- Episode no.: Season 6 Episode 13
- Directed by: Andy Ackerman
- Written by: Peter Mehlman
- Production code: 613
- Original air date: January 26, 1995

Guest appearances
- Wayne Knight as Newman; Richard Fancy as Lippman; Marty Rackham as Jake Jarmel; Barbara Alyn Woods as Debby; Ivory Ocean as Officer Morgan; Basil Hoffman as Salesman; Lillian Lehman as Judge; Jon Lovitz as Gary Fogel; Danny Breen as Guy With Glasses; Bob Shaw as Cabbie; Dale Harimoto as Reporter; Joe Ochman as Customer; Elisabeth Sjoli as Woman;

Episode chronology
| ← Previous "The Label Maker" | Next → "The Highlights of 100" |
- Seinfeld season 6

= The Scofflaw =

"The Scofflaw" is the 99th episode of the NBC sitcom Seinfeld. It was the 13th episode for the sixth season. It aired on January 26, 1995. In this episode, George discovers that he was not trusted with news of a friend's cancer; Jerry discovers that the cancer was faked to milk his sympathy; Elaine gets back at Jake Jarmel by infringing on his jealously guarded glasses; and Kramer accidentally gets between a cop and his pursuit of an elusive parking violator. Jon Lovitz guest stars as Gary Fogel.

==Plot==
George chides Gary Fogel for not keeping in touch, but is chastened to hear Gary was on chemotherapy. George is dismayed that Jerry had Gary's confidences all along, and kept George in the dark because he cannot put up a poker face.

Jake Jarmel is promoting and signing a new book. Kramer, seeking a new look, wants to get the same glasses as Jake, but Jake will not let anyone copy him.

Calling a drive-by litterer a "pig", Kramer offends a policeman ticketing a car, which speeds off in the confusion. When Kramer explains himself, the policeman blames Kramer for blowing his first chance in sixteen years to nab the car's driver, an unidentified, notorious scofflaw who has evaded untold parking tickets.

Gary makes up to the spurned George by letting him rent a commercial parking space for cheap, and entrusting him with a secret: Gary never had cancer. Gary does not want this getting back to Jerry, but Jerry sees through George's poker face easily and forces him to spill.

Elaine is galled that Kramer told Jake that she "said hi", relinquishing her "upper hand" in their post-breakup standoff. Elaine goes to the signing in a huff to take back the "unauthorized hi", but realizes too late that going to see Jake was an even bigger capitulation.

Jerry is incensed that Gary milked not only months of sympathy but also an unlimited gift certificate for men's hairpieces out of him, but George forces Jerry to keep playing nice so he does not lose the parking space. Jerry swallows his vitriol as Gary shows off a toupée Jerry paid for, then smoothly picks up a woman frequenting Monk's who has always been unapproachable. Kramer copies the policeman's eyepatch as his new look.

George takes out Debby Bibelo in "Jon Voight"'s LeBaron because Gary told him she "said hi", but Debby clarifies that George got the wrong idea because she merely sent her "regards". Seething over Jake's smugness, Elaine spots a passerby with the same glasses. Wanting the glasses herself as revenge, Elaine buys the passerby's pair for expedience since they are from Malaysia. The passerby blindly stumbles into the street, forcing George to swerve and crash.

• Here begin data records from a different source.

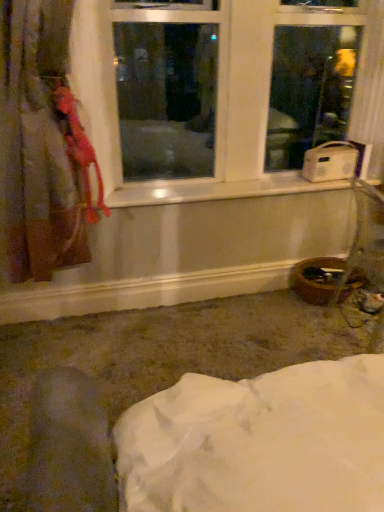 At what (x,y) coordinates should I click in order to perform the action: click on white plastic radio at right. Please return your answer as a coordinate pair (x, y). Image resolution: width=384 pixels, height=512 pixels. Looking at the image, I should click on (330, 162).

In order to face velvet-like pink curtain at left, should I rotate leftwards or rightwards?

It's best to rotate left around 16.013 degrees.

This screenshot has height=512, width=384. Describe the element at coordinates (215, 190) in the screenshot. I see `white plastic window sill at center` at that location.

Locate an element on the screen. The image size is (384, 512). white plastic radio at right is located at coordinates (330, 162).

Does white plastic window at upper center come behind velvet-like pink curtain at left?

That is True.

Between white plastic window at upper center and velvet-like pink curtain at left, which one has more height?

With more height is velvet-like pink curtain at left.

Considering the relative sizes of white plastic window at upper center and velvet-like pink curtain at left in the image provided, is white plastic window at upper center wider than velvet-like pink curtain at left?

Incorrect, the width of white plastic window at upper center does not surpass that of velvet-like pink curtain at left.

Which is closer, (147, 37) or (259, 191)?

Clearly, point (147, 37) is more distant from the camera than point (259, 191).

Does white plastic window at upper center come behind white plastic window sill at center?

No, it is not.

This screenshot has width=384, height=512. Find the location of `window sill behind the white plastic window at upper center`. window sill behind the white plastic window at upper center is located at coordinates (215, 190).

Which object is wider, white plastic window at upper center or white plastic window sill at center?

With larger width is white plastic window at upper center.

From a real-world perspective, is white plastic window at upper center on white plastic radio at right?

Yes, from a real-world perspective, white plastic window at upper center is over white plastic radio at right

From the picture: Can you tell me how much white plastic window at upper center and white plastic radio at right differ in facing direction?

3.95 degrees separate the facing orientations of white plastic window at upper center and white plastic radio at right.

Is white plastic window at upper center wider than white plastic radio at right?

Indeed, white plastic window at upper center has a greater width compared to white plastic radio at right.

In the image, is white plastic window at upper center on the left side or the right side of white plastic radio at right?

white plastic window at upper center is positioned on white plastic radio at right's left side.

Locate an element on the screen. The height and width of the screenshot is (512, 384). window sill behind the velvet-like pink curtain at left is located at coordinates (215, 190).

From the image's perspective, which one is positioned higher, white plastic window sill at center or velvet-like pink curtain at left?

From the image's view, velvet-like pink curtain at left is above.

Is white plastic window sill at center positioned before velvet-like pink curtain at left?

No, white plastic window sill at center is further to the viewer.

From a real-world perspective, is white plastic window sill at center located beneath velvet-like pink curtain at left?

Yes, from a real-world perspective, white plastic window sill at center is beneath velvet-like pink curtain at left.

From a real-world perspective, between white plastic window sill at center and white plastic radio at right, who is vertically lower?

In real-world perspective, white plastic window sill at center is lower.

Is white plastic window sill at center located outside white plastic radio at right?

Yes, white plastic window sill at center is not within white plastic radio at right.

Which is farther from the camera, (286, 174) or (346, 153)?

The point (286, 174) is farther.

Does white plastic window sill at center have a greater width compared to white plastic radio at right?

Yes.

From a real-world perspective, is white plastic radio at right positioned above or below white plastic window at upper center?

From a real-world perspective, white plastic radio at right is physically below white plastic window at upper center.

Is white plastic radio at right in contact with white plastic window at upper center?

No.

Looking at the image, does white plastic radio at right seem bigger or smaller compared to white plastic window at upper center?

white plastic radio at right is smaller than white plastic window at upper center.

Is white plastic window sill at center not close to white plastic window at upper center?

No, white plastic window sill at center is in close proximity to white plastic window at upper center.

Considering the points (316, 188) and (174, 165), which point is behind, point (316, 188) or point (174, 165)?

Positioned behind is point (174, 165).

From the image's perspective, which is below, white plastic window sill at center or white plastic window at upper center?

white plastic window sill at center, from the image's perspective.

Locate an element on the screen. The width and height of the screenshot is (384, 512). window that is on the right side of velvet-like pink curtain at left is located at coordinates (223, 96).

Find the location of `window above the white plastic window sill at center (from the image's perspective)`. window above the white plastic window sill at center (from the image's perspective) is located at coordinates (223, 96).

Estimate the real-world distances between objects in this image. Which object is further from white plastic window at upper center, velvet-like pink curtain at left or white plastic window sill at center?

velvet-like pink curtain at left is further to white plastic window at upper center.

Looking at the image, which one is located closer to white plastic radio at right, velvet-like pink curtain at left or white plastic window sill at center?

Among the two, white plastic window sill at center is located nearer to white plastic radio at right.

From the image, which object appears to be farther from white plastic radio at right, velvet-like pink curtain at left or white plastic window at upper center?

velvet-like pink curtain at left lies further to white plastic radio at right than the other object.

From the image, which object appears to be nearer to white plastic window at upper center, velvet-like pink curtain at left or white plastic radio at right?

white plastic radio at right lies closer to white plastic window at upper center than the other object.

Looking at the image, which one is located closer to velvet-like pink curtain at left, white plastic window sill at center or white plastic radio at right?

white plastic window sill at center.

Based on their spatial positions, is white plastic radio at right or velvet-like pink curtain at left closer to white plastic window sill at center?

white plastic radio at right lies closer to white plastic window sill at center than the other object.

Considering their positions, is white plastic window at upper center positioned closer to velvet-like pink curtain at left than white plastic window sill at center?

Based on the image, white plastic window at upper center appears to be nearer to velvet-like pink curtain at left.

Considering their positions, is white plastic radio at right positioned closer to white plastic window sill at center than white plastic window at upper center?

white plastic window at upper center lies closer to white plastic window sill at center than the other object.

I want to click on window sill between velvet-like pink curtain at left and white plastic radio at right, so click(x=215, y=190).

At what (x,y) coordinates should I click in order to perform the action: click on window situated between velvet-like pink curtain at left and white plastic radio at right from left to right. Please return your answer as a coordinate pair (x, y). The image size is (384, 512). Looking at the image, I should click on [223, 96].

This screenshot has height=512, width=384. I want to click on window sill between white plastic window at upper center and white plastic radio at right in the front-back direction, so click(x=215, y=190).

You are a GUI agent. You are given a task and a screenshot of the screen. Output one action in this format:
    pyautogui.click(x=<x>, y=<y>)
    Task: Click on the window located between velvet-like pink curtain at left and white plastic window sill at center in the left-right direction
    The height and width of the screenshot is (512, 384).
    Given the screenshot: What is the action you would take?
    pyautogui.click(x=223, y=96) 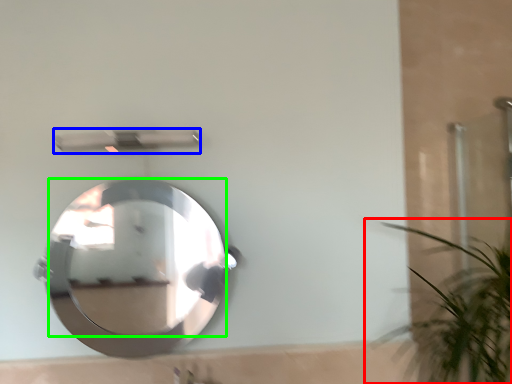 Question: Which object is the farthest from houseplant (highlighted by a red box)? Choose among these: shower (highlighted by a blue box) or mirror (highlighted by a green box).

Choices:
 (A) shower
 (B) mirror

Answer: (B) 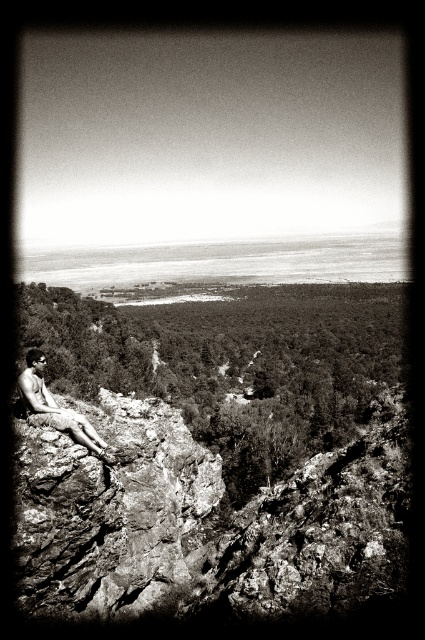 You are a photographer planning to place a tripod between the rough textured rock at left and the shiny skin man at lower left. Based on the scene description, which object is narrower so that the tripod can be placed closer to it?

The rough textured rock at left is thinner than the shiny skin man at lower left, so the tripod can be placed closer to the rough textured rock at left.

You are a photographer trying to capture the man in the scene. To ensure the rough textured rock at left is visible in the background, where should you position the shiny skin man at lower left relative to the rock?

The rough textured rock at left is located below the shiny skin man at lower left, so positioning the man above the rock will keep the rock visible in the background behind him. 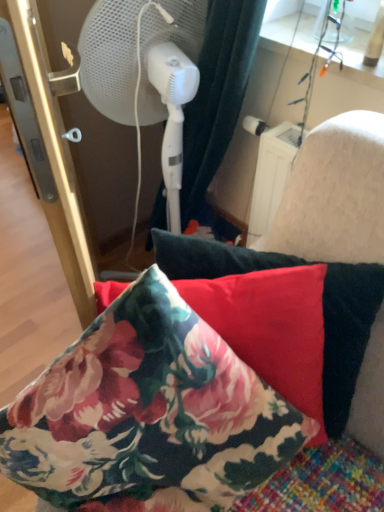 Question: Is floral fabric pillow at center wider or thinner than white plastic mechanical fan at left?

Choices:
 (A) wide
 (B) thin

Answer: (B)

Question: Would you say floral fabric pillow at center is inside or outside white plastic mechanical fan at left?

Choices:
 (A) outside
 (B) inside

Answer: (A)

Question: Is floral fabric pillow at center to the left or to the right of white plastic mechanical fan at left in the image?

Choices:
 (A) right
 (B) left

Answer: (A)

Question: Considering the positions of white plastic mechanical fan at left and floral fabric pillow at center in the image, is white plastic mechanical fan at left taller or shorter than floral fabric pillow at center?

Choices:
 (A) tall
 (B) short

Answer: (A)

Question: From the image's perspective, is white plastic mechanical fan at left positioned above or below floral fabric pillow at center?

Choices:
 (A) below
 (B) above

Answer: (B)

Question: From a real-world perspective, relative to floral fabric pillow at center, is white plastic mechanical fan at left vertically above or below?

Choices:
 (A) below
 (B) above

Answer: (B)

Question: Considering the relative positions of white plastic mechanical fan at left and floral fabric pillow at center in the image provided, is white plastic mechanical fan at left to the left or to the right of floral fabric pillow at center?

Choices:
 (A) left
 (B) right

Answer: (A)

Kramer sees that the scofflaw is Newman as he flees once again. Confronted, Newman breaks down under the weight of years of guilt and paranoia. Kramer makes him confess to a judge, who orders him to get permanent parking. Since Newman cannot afford a garage, the court requisitions the parking space promised to George.

Impressed by what Gary's toupée did for his confidence, George goes to get his own. Jerry naysays all throughout George's fitting, until the salesman rages at Jerry taking hair for granted. Gary breaks the bad news to George; Jerry, with his hands no longer tied, corners Gary and seizes his toupée. At Monk's, a woman invites the newly toupéed George to sit together.

Jake seethes when Elaine taunts him with the glasses. Mr. Lippman, who is starting a new publisher with Jake, promises Elaine a job, and Elaine gratefully lets him have the glasses. At their joint press conference, Jake turns on Lippman and fights him for the glasses; Elaine resigns herself to Mr. Pitt's employ after all.

==Production==
Jerry Seinfeld had once heard Keith Richards say "How's your life? All right?", and added it to George's dialogue. Kramer's line "I want to be a pirate," a callback to "The Puffy Shirt", was added to the scene between takes.